**Problem statement**
With the pictures left aside, write out exactly the lines of the listing below from the line with "I cambi possono" to the line with "3 Tage und das", both included, and only those.
─── Dataset entries ───
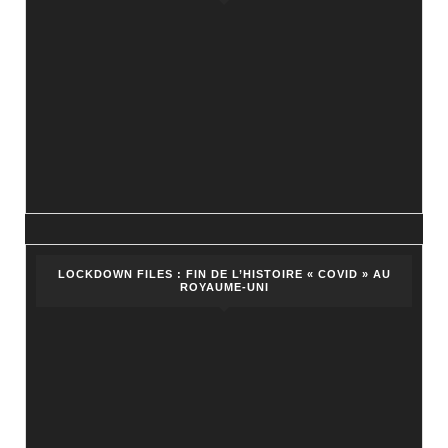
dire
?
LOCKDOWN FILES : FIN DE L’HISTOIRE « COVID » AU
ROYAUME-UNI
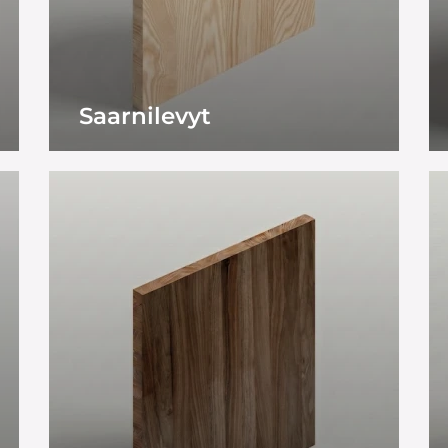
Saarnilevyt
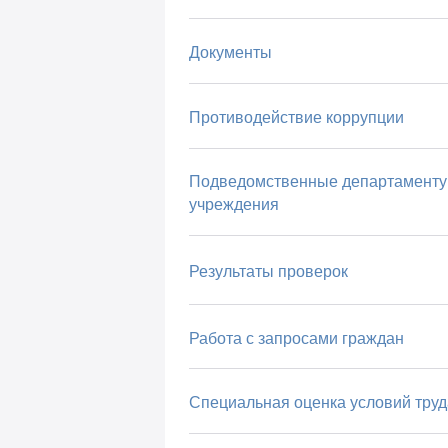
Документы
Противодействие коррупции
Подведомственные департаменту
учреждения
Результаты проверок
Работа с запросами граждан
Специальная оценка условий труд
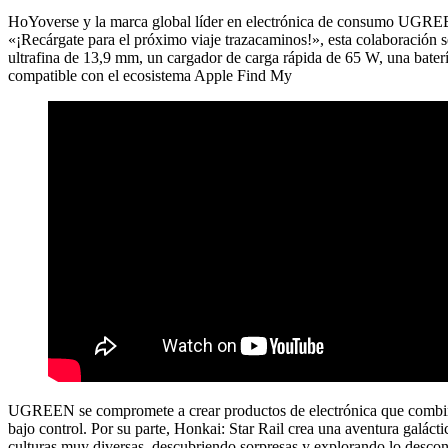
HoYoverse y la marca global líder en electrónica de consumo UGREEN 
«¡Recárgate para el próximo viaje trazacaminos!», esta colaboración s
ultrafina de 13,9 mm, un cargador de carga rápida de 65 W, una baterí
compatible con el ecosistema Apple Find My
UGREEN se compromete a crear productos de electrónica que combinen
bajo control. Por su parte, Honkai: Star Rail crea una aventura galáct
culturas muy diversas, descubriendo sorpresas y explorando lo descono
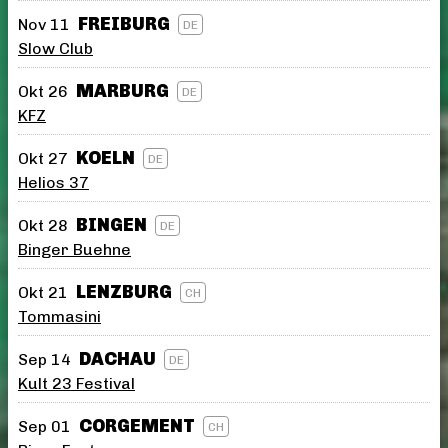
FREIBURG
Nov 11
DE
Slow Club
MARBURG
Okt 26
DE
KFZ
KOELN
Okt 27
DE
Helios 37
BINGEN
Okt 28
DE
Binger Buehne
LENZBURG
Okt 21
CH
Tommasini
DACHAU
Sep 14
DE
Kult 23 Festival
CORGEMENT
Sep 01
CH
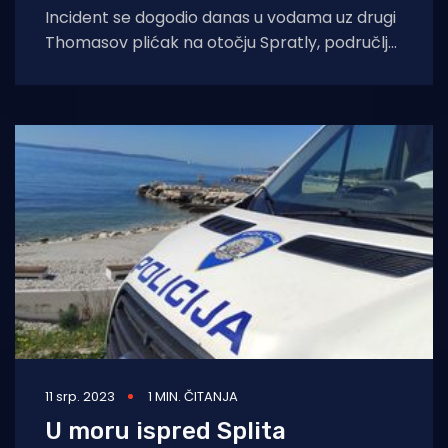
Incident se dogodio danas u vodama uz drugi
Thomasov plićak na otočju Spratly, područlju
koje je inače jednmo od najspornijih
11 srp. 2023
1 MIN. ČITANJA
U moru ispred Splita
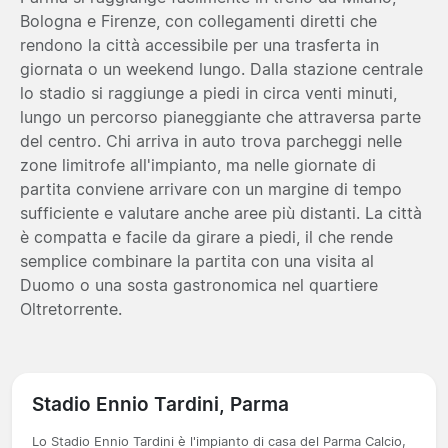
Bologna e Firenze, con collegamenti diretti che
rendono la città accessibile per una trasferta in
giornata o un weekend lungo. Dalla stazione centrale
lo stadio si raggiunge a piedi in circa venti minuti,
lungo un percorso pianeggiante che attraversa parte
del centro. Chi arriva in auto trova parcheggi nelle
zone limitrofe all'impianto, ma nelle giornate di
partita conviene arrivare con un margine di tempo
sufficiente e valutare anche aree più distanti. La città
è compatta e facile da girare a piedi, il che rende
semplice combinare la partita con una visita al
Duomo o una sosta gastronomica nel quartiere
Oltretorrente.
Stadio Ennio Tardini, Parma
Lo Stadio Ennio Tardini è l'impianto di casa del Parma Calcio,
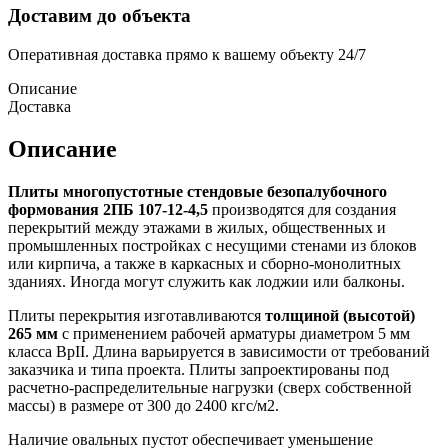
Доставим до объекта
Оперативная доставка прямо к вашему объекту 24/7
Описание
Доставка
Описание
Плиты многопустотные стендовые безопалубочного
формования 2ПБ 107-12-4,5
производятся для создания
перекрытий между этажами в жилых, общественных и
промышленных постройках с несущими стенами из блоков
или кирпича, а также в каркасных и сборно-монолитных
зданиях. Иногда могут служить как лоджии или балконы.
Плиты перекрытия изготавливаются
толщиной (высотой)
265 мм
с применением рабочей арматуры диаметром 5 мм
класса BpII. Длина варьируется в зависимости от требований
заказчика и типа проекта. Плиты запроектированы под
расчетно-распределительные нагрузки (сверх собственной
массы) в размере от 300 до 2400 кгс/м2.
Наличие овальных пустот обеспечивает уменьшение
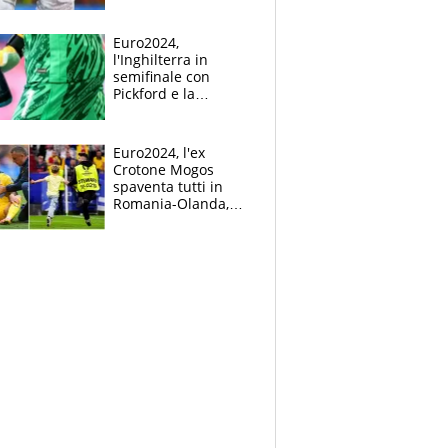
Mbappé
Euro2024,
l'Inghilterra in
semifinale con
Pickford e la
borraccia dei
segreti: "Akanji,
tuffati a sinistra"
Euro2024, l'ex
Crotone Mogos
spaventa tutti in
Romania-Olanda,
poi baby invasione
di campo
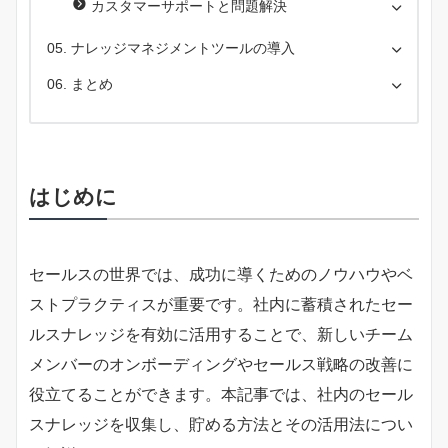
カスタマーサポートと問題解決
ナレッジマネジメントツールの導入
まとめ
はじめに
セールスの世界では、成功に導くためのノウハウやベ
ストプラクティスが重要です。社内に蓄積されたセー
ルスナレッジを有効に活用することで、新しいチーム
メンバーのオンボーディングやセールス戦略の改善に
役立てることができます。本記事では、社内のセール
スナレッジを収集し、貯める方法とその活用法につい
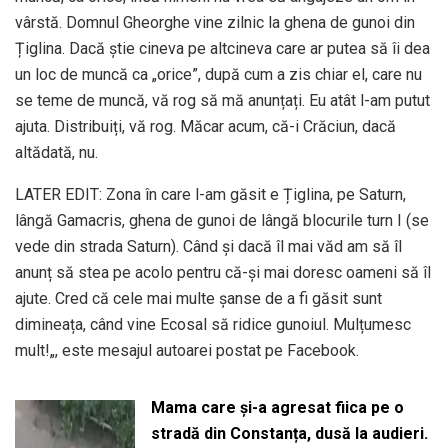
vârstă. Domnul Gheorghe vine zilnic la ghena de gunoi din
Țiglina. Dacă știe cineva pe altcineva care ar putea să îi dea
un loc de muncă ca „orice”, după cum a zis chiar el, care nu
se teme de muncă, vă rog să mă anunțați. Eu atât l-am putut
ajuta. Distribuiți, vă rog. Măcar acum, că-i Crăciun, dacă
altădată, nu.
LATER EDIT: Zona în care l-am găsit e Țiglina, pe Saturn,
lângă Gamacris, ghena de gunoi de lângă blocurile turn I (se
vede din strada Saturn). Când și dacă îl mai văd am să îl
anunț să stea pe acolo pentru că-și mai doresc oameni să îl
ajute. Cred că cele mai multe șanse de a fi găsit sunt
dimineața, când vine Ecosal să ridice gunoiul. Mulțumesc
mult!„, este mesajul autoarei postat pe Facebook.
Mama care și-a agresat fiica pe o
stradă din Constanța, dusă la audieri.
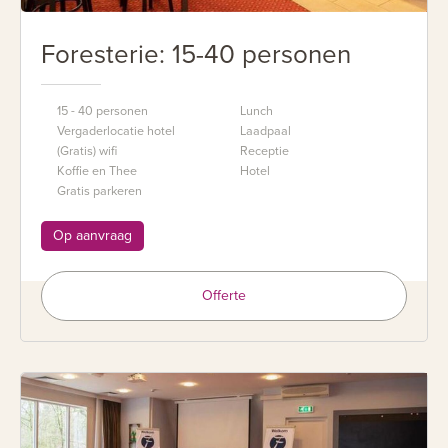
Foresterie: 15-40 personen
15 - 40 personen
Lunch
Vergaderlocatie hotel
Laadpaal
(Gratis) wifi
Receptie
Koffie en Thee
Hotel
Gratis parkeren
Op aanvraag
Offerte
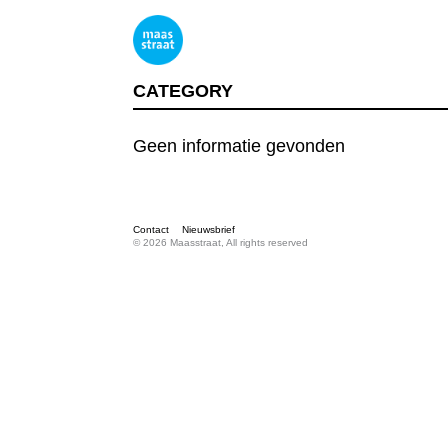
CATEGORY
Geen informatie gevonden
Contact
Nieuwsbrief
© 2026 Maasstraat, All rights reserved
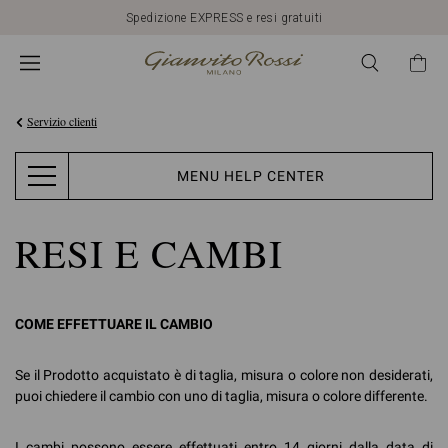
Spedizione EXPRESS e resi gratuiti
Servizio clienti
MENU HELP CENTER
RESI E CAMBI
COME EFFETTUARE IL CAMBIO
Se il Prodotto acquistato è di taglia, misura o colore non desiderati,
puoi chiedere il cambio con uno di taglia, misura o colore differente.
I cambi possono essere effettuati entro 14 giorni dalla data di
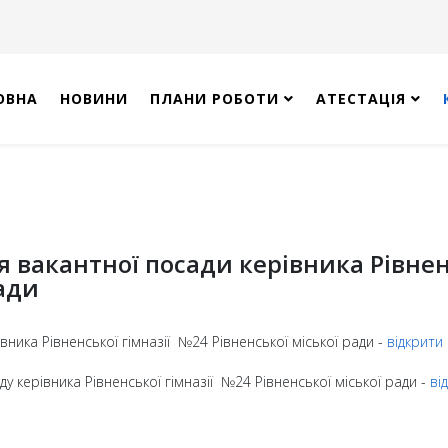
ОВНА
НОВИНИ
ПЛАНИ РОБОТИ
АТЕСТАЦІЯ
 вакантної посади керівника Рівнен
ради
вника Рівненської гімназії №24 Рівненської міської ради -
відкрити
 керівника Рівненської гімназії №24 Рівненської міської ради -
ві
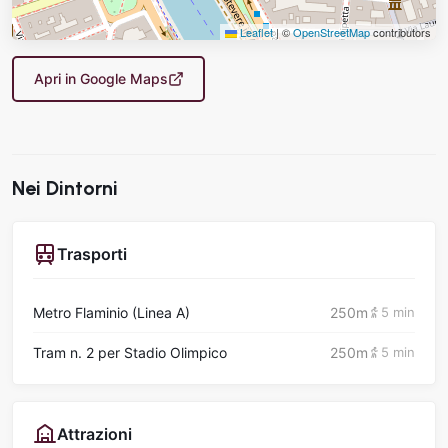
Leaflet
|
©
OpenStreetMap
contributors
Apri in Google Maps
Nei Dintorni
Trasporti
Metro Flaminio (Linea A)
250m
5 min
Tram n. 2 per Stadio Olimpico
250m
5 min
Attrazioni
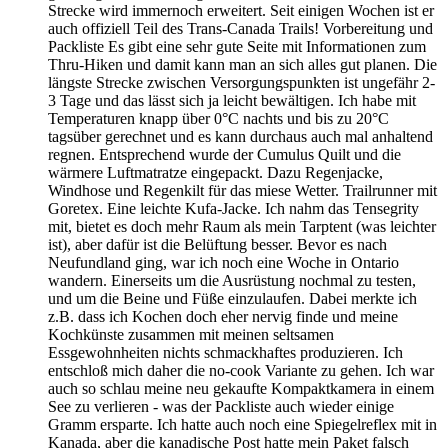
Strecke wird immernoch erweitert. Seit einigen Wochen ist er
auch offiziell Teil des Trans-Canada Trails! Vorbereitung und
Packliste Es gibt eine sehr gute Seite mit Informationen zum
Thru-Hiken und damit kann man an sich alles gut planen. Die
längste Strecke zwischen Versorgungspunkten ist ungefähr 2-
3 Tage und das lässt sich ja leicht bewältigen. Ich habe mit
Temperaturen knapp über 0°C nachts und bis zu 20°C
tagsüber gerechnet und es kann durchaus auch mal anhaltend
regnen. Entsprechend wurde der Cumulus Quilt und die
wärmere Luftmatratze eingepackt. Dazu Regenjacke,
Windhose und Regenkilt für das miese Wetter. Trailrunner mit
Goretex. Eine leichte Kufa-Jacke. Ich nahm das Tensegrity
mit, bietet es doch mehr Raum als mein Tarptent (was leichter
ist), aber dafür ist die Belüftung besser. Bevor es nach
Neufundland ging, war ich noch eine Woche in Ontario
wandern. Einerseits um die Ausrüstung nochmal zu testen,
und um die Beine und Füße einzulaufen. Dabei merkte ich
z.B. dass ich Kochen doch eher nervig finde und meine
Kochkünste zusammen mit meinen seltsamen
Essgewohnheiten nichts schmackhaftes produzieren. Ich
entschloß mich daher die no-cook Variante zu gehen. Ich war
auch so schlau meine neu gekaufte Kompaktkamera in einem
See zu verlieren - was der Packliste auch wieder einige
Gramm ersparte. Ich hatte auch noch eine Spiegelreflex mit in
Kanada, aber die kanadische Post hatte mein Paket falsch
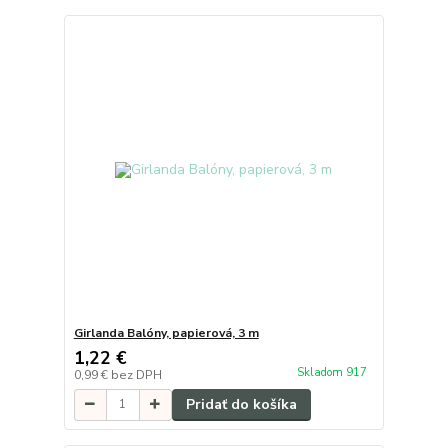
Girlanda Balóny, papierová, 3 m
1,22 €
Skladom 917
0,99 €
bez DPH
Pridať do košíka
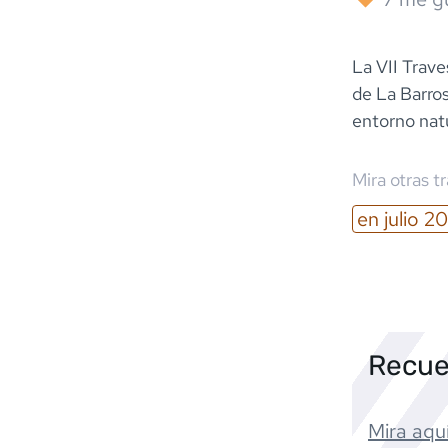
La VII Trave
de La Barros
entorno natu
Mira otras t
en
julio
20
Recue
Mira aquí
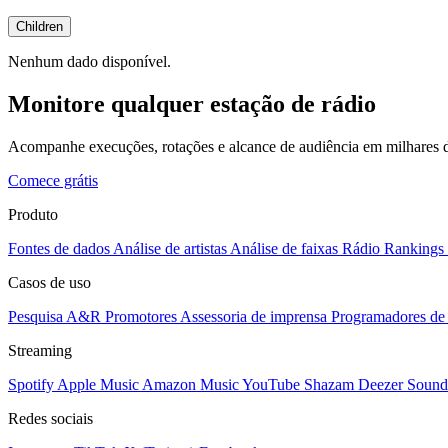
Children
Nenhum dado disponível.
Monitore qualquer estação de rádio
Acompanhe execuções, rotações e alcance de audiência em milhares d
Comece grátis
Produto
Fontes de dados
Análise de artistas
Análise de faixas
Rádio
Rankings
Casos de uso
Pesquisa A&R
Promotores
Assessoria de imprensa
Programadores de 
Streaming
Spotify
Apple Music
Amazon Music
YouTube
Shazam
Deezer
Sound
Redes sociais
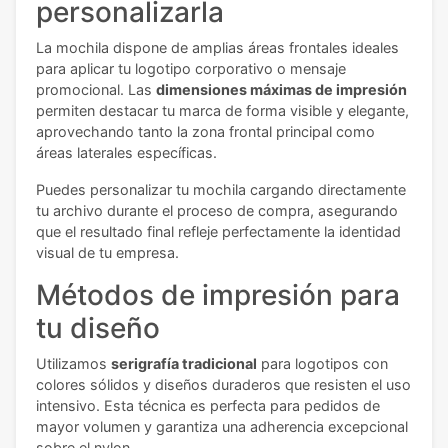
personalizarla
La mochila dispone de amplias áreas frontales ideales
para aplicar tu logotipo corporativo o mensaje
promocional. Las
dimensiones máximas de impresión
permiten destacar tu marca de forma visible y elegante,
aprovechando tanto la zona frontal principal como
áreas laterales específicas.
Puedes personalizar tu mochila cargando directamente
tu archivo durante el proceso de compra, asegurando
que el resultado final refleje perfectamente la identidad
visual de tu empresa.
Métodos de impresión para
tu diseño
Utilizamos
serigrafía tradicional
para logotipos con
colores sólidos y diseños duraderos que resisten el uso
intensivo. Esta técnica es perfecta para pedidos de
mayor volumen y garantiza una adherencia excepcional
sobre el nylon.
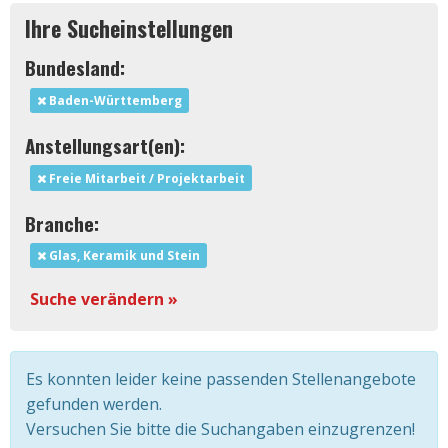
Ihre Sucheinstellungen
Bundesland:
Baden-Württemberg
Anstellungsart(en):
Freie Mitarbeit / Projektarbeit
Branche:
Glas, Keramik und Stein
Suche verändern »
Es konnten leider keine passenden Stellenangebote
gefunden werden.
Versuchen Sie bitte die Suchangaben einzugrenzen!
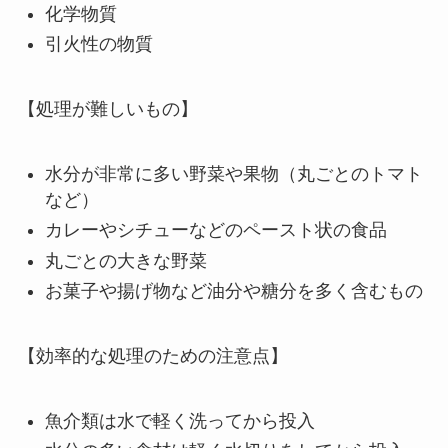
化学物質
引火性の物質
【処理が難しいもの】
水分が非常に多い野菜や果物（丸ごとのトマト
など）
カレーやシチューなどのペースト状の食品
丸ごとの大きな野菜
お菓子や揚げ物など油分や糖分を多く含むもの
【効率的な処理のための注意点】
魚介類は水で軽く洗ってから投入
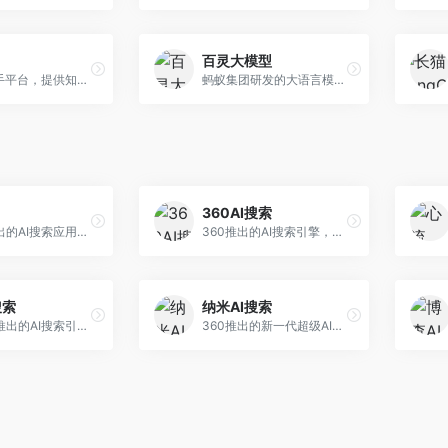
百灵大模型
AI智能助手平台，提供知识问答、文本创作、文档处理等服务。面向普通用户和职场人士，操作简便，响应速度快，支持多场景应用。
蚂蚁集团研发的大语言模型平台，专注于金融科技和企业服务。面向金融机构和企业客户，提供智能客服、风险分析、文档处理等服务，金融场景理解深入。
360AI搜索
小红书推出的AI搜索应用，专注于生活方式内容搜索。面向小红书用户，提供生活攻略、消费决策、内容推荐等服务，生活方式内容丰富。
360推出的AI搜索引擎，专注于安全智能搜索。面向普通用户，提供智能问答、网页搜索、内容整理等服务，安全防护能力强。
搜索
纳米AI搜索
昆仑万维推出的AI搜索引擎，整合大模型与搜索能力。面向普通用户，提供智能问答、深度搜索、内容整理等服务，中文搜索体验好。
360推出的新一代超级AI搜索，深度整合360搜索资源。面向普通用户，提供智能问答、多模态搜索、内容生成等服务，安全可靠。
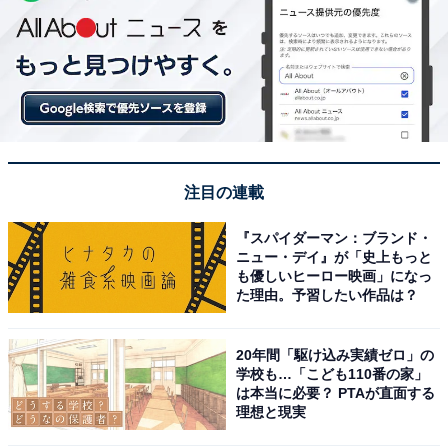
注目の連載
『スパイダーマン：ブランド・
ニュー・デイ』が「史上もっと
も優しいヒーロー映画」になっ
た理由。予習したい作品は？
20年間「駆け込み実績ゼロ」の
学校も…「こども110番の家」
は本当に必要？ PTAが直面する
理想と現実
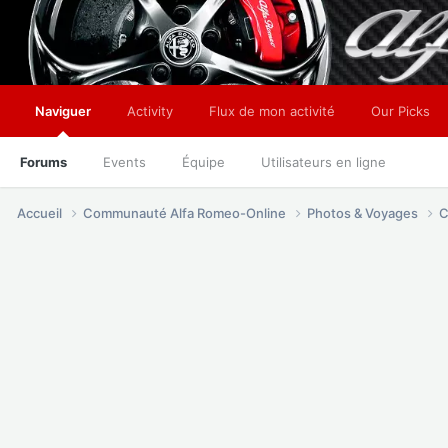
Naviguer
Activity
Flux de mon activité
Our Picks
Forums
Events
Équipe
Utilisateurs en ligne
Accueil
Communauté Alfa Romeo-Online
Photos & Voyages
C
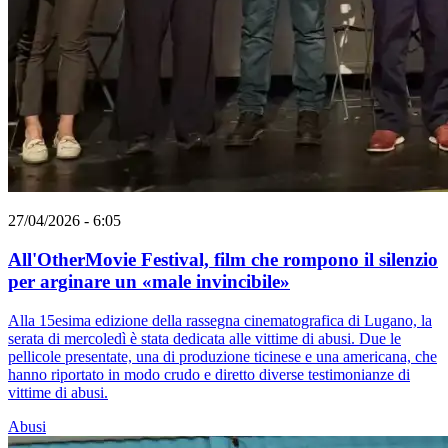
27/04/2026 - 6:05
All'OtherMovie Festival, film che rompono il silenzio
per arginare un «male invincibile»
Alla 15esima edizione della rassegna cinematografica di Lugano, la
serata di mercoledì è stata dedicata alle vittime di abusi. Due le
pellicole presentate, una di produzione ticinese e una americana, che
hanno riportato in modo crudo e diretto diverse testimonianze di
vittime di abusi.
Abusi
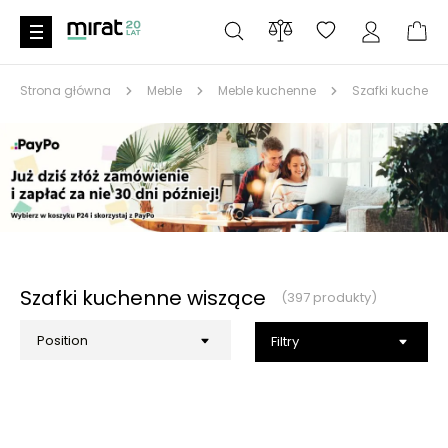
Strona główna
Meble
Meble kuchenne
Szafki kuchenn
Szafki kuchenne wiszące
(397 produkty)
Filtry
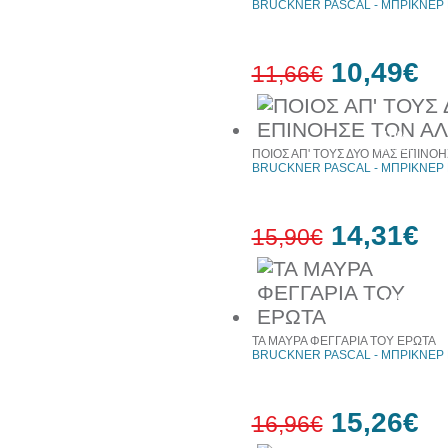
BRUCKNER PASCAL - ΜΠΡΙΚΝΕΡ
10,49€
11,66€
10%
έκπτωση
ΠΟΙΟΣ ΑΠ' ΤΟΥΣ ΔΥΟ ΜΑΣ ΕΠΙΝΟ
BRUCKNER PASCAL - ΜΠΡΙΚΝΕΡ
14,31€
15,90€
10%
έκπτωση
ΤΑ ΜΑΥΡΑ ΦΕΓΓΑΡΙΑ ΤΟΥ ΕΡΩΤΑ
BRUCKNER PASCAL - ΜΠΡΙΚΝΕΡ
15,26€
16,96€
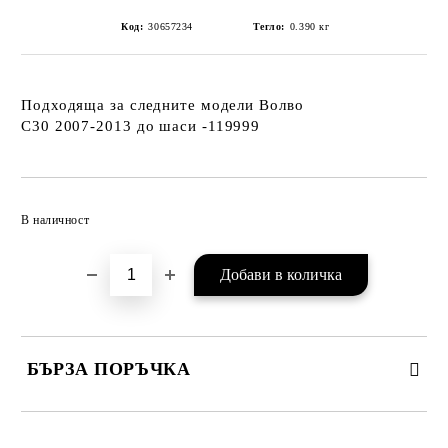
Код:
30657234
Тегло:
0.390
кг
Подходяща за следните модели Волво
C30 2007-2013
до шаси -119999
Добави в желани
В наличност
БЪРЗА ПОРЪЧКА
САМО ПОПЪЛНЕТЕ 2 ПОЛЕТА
───
**Written solution**
I cambi possono essere effettuati entro 14 giorni dalla data di
ОВНА
НОВИНИ
ПЛАНИ РОБОТИ
АТЕСТАЦІЯ
 вакантної посади керівника Рівнен
ради
вника Рівненської гімназії №24 Рівненської міської ради -
відкрити
 керівника Рівненської гімназії №24 Рівненської міської ради -
ві
Leaflet
|
©
OpenStreetMap
contributors
Apri in Google Maps
Nei Dintorni
Trasporti
Metro Flaminio (Linea A)
250m
5 min
Tram n. 2 per Stadio Olimpico
250m
5 min
Attrazioni
Strecke wird immernoch erweitert. Seit einigen Wochen ist er
auch offiziell Teil des Trans-Canada Trails! Vorbereitung und
Packliste Es gibt eine sehr gute Seite mit Informationen zum
Thru-Hiken und damit kann man an sich alles gut planen. Die
längste Strecke zwischen Versorgungspunkten ist ungefähr 2-
3 Tage und das lässt sich ja leicht bewältigen. Ich habe mit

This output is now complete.